I want to find the center of a circle (in my case, its coordinate is the origin of a sound wave). Let's call the center of this circle $c$.
Imagine then I have a set of three points $p1...p3$ which are equidistant from each other, but all different distances from the origin of the sound, $c$.
Imagine a circle travelling outward from $c$ (this is the sound wave propagating). It will "hit" one of these points first - let's call this point $p_1$. This point then, by definition, intersects with the circle propagating from $c$ at this point in time.
Imagine for the sake of this explanation that this circle then stops propagating outwards, and instead, circles begin propagating from each of the remaining points $p_2$ and $p_3$ until these circles lie tangentially on the circle centered on $c$ at the moment that it intersects with $p_1$.
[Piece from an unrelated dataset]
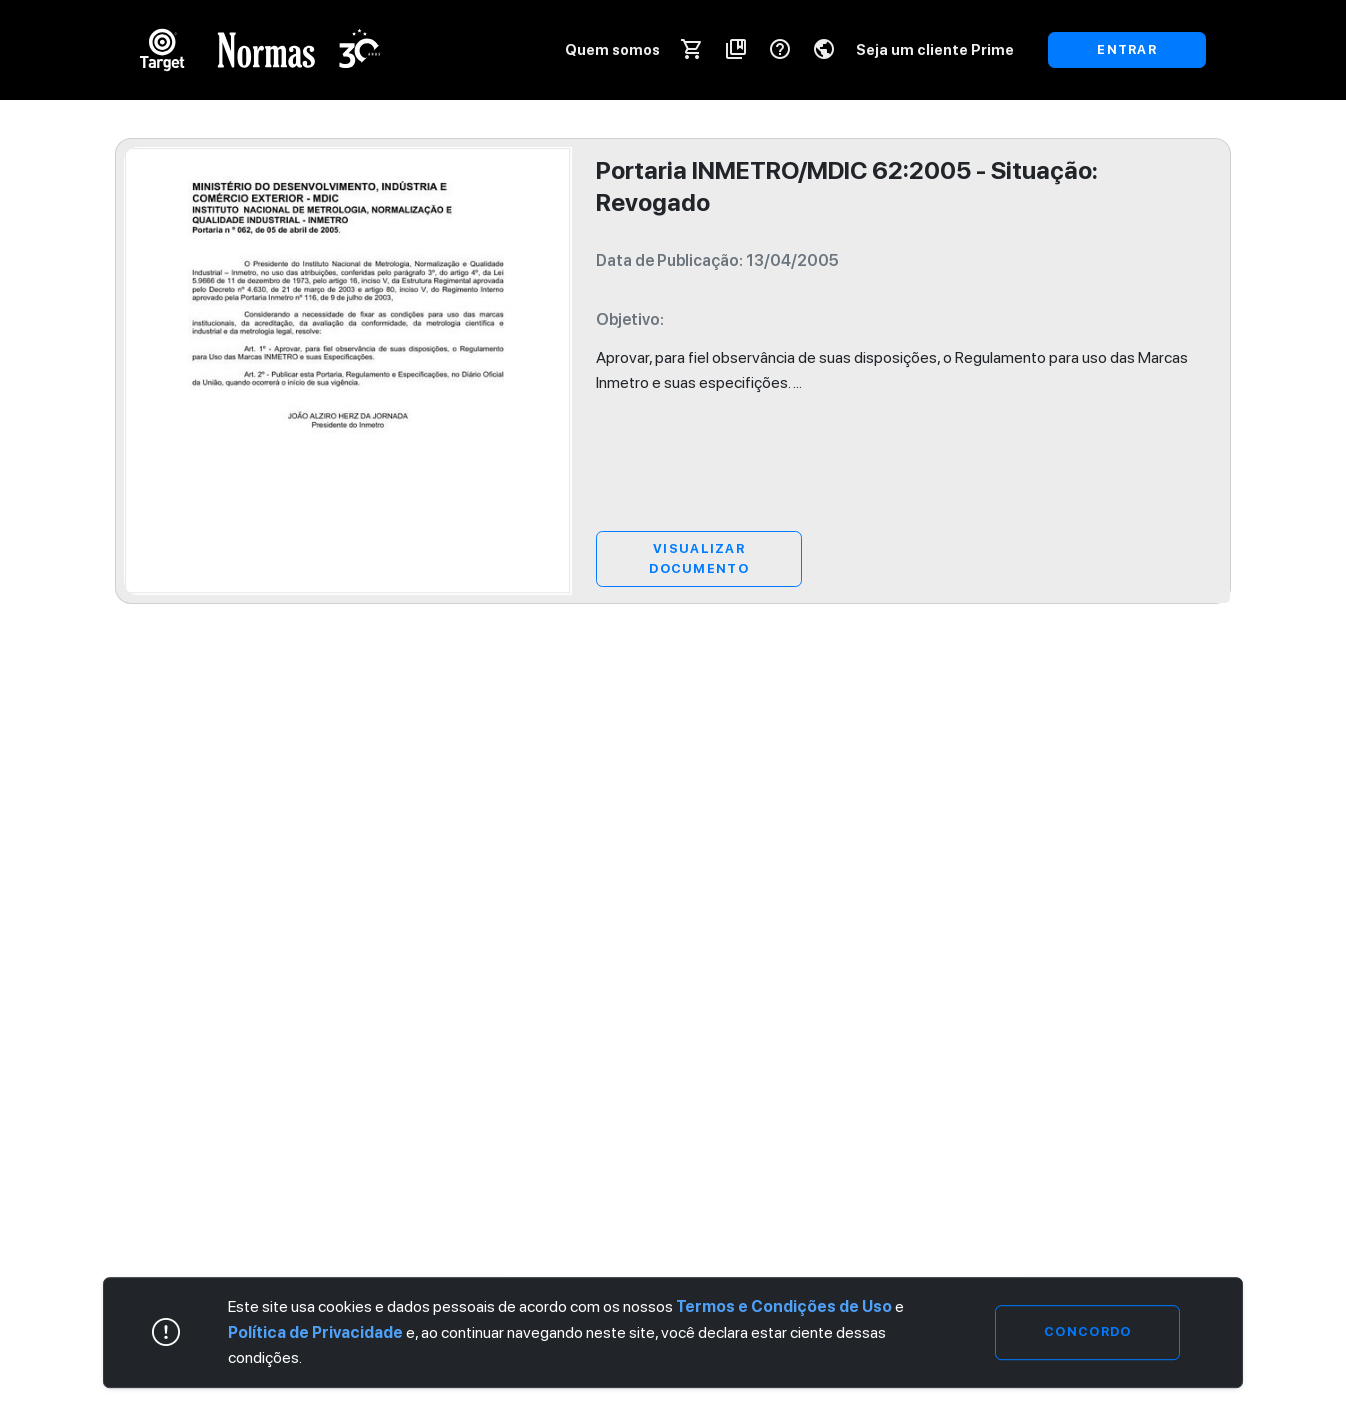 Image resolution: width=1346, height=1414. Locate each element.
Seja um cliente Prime (935, 49)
I'm hoping that this can be visually intuited with the graph below (The green point is $c$, the point in the bottom right is $p_1$, and the other two points whose circles lie tangentially to the circle centered on $c$ are naturally $p_1...p_2$):
In actuality though, I only have a subset of the data depicted above known to me. That subset is:
- The coordinates of $p_1$, $p_2$, and $p_3$.
- The radii of the circles centered on $p_2$ and $p_3$.
My question: with only these known quantities, is it even possible for me to deduce the center of $c$? If so, how?
I've tried following trilateration tutorials, done a fair bit of article reading, but this seems like a weird sub-field / nuanced problem that seems to be preventing the information from applying completely.
Any help would be much appreciated. Thank you!
Your problem is exactly the “time difference of arrival” setup for trilateration: the radii of the two circles are proportional to the differences in arrival times between the first receiver and the other two. As such, it is equivalent to finding the intersection of one branch of each of a pair of hyperbolas. In general, this requires solving a quartic equation, though it can be reduced to a cubic equation with a bit of work. There is a lot of literature out there on the Web on this subject, so I’m only going to give a brief gloss here.
Let the coordinates of the first receiver be $P_0=(x_0,y_0)$ and the two fixed circles have respective centers $P_1=(x_1,y_1)$ and $P_2=(x_2,y_2)$ and radii $r_1$ and $r_2$. Letting $(x,y)$ be the coordinates of the center of the unknown circle, the difference in reception times between $P_0$ and $P_1$ can be expressed as $$\sqrt{(x-x_1)^2+(y-y_1)^2}-\sqrt{(x-x_0)^2+(y-y_0)^2}=r_1. \tag{*}$$ This equation describes one branch of the hyperbola with foci $P_0$ and $P_1$ and transverse axis length $r_1$. The time difference between $P_0$ and $P_2$ gives rise to a similar equation of a hyperbola with foci at $P_0$ and $P_2$. The branch of interest in each case is the one that is closer to $P_0$, which will give you the two external tangents.
By squaring (*), rearranging, squaring again and simplifying, you can transform equation (*) into the form of a general conic equation, but in the process extraneous roots are introduced—the other branch of each hyperbola gets added. When you solve the resulting system of second-degree equations, you will get up to four real solutions—each fixed circle can be tangent to the unknown one either externally or internally. The correct solution to the original equations is the one that is closest to $P_0$.
Taking the example from your other question, $P_0=(0.87,-0.5)$, $P_1=(0,1)$, $r_1=\sqrt{0.015}$, $P_2=(-0.87,-0.5)$ and $r_2=\sqrt{0.236}$. Mathematica comes up with approximately $(0.299,0.098)$ as the solution to the resulting system of equations. The illustration below shows the solution and the two hyperbola branches used to find it.